Senin, 10 Agustus 2009

AKHLAK MULIA

AKHLAK MULIA
Oleh: Joko Suharto






Assalamualaikum warrahmatullahi wabarakatuh,…

Wassholatu wassalamu ala assrofil ambiya walmursalin Syaidina Muhammadin Nabiyil umiyi wa ala alihi wasshobihi ajmain. Wa lahaula wa laa quwwata illa billaahi,
Amma ba’du,

Bapak, ibu, dan saudaraku, para hadirin sekalian, kali ini perkenankan saya mengajak untuk membicarakan hal tentang membangun Akhlak mulia.

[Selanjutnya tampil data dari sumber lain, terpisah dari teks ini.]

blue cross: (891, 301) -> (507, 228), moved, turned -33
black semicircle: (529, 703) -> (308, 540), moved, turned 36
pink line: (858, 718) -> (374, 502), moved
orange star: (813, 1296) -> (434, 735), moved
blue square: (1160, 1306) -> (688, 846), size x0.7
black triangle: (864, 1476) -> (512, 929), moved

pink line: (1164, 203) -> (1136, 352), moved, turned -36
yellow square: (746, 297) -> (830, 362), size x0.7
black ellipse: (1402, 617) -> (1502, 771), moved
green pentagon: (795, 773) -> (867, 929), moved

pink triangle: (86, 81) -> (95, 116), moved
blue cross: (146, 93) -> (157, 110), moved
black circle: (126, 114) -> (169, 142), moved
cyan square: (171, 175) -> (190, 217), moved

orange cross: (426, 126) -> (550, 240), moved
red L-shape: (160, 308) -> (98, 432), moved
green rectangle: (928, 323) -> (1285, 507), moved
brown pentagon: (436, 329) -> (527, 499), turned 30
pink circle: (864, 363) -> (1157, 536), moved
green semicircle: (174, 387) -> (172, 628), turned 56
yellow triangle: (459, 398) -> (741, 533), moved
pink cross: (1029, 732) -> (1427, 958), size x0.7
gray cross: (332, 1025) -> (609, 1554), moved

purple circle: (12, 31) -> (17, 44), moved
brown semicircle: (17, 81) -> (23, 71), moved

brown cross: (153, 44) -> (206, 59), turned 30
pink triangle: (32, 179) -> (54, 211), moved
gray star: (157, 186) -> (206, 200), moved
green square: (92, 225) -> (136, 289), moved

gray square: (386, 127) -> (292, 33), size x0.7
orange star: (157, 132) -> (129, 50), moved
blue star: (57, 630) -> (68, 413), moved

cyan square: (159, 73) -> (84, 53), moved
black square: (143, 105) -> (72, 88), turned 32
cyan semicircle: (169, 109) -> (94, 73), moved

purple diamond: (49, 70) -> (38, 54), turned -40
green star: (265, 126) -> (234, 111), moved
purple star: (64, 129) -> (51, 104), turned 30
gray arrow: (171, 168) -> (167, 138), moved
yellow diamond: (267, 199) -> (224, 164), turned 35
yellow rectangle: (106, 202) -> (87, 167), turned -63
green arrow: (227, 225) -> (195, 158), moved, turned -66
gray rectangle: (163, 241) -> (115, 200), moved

Bila berbicara tentang akhlak berarti kita berbicara tentang sifat dan kepribadian, tentang budi pekerti, tentang sikap hidup, cara pandang dan cara pikir manusia. Terdapat peringatan dari Allah SWT yang berkaitan dengan akhlak yang harus kita wujudkan pada diri kita antara digambarkan dalam ayat berikut,


“Sembahlah Allah dan jangan mempersekutukan-Nya dengan apa pun. Dan berbuat baiklah kepada ibu bapak, kaum kerabat, anak yatim dan orang miskin, tetangga dekat dan tetangga jauh, teman sejawat, orang dalam perjalanan, dan hamba sahayamu. Sesungguh nya Allah tidak menyukai orang-orang yang sombong dan besar omong”. (QS. An Nisaa’: 36)
Bila kita perhatikan keadaan akhlak manusia secara umum, ternyata masih banyak manusia yang akhlaknya masih kurang baik, hal tersebut dapat kita lihat dari keseharian kehidupan manusia di masyarakat, dengan masih banyaknya kejahatan, pelanggaran aturan, ataupun munculnya sifat-sifat egois dari sebagian warga masyarakat. Dengan adanya keburukan akhlak manusia tersebut tentunya akan dapat merusak keharmonisan, merusak ketentraman, dan menghambat upaya peningkatan kesejahteraan kehidupan manusia. Tentang bagaimana kita dapat mengetahui baik atau buruknya akhlak seseorang antara lain dapat kita lihat dari sikap hidupnya, dari tutur katanya ataupun dari sifat-sifat kepribadian yang ia tunjukkan dalam kehidupan sehari-hari. Sedangkan tolok ukur yang dipakai untuk menentukan nilai kebaikan akhlak adalah berdasarkan nilai-nilai yang diajarkan dalam agama dengan contoh-contoh akhlak yang diperlihatkan oleh para Nabi dan para Rosul.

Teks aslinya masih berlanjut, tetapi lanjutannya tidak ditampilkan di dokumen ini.